In response to questions about Australia's duty of care in relation to the welfare of the asylum seekers, the Australian Department of Home Affairs referred DW to a statement that said: "a range of care, welfare and support arrangements are in place to provide for the needs of children and young people."
It also stated that "health professionals regularly engage with refugees and asylum seekers in regards to their mental health and individuals have access to counselling services as needed."
They are 'stuck'
Only 250 people out of a promised 1,250 have been sent to the United States under a deal agreed between former Australian Prime Minister Malcolm Turnbull and ex-US President Barack Obama, which current President Donald Trump has described as a "dumb deal."

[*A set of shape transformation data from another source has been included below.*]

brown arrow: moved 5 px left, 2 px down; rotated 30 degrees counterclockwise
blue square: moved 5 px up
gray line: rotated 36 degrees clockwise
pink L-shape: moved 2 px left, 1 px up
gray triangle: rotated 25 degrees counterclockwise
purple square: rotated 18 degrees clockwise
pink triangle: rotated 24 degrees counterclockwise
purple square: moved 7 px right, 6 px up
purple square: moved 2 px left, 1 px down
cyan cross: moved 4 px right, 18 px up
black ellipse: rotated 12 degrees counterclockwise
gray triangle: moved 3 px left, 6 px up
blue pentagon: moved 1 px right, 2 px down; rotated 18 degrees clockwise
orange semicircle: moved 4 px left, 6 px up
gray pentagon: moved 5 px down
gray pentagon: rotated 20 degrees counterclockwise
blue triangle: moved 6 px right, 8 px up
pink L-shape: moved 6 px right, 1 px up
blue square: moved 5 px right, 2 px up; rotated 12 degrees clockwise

None of the asylum seekers on either Manus Island in Papua New Guinea or Nauru has been granted Australian asylum.
New Zealand Prime Minister Jacinda Ardern has made several offers to resettle 150 asylum seekers held in detention on Manus and Nauru. These have been met with what Burnside describes as "not very subtle" warnings from former Immigration Minister Peter Dutton about the "consequences such an arrangement would have on New Zealand's trade relations with Australia."
"Until the politics in Australia improve, the people held on Manus and Nauru — 80 percent who have been assessed locally as refugees — are stuck," Burnside said.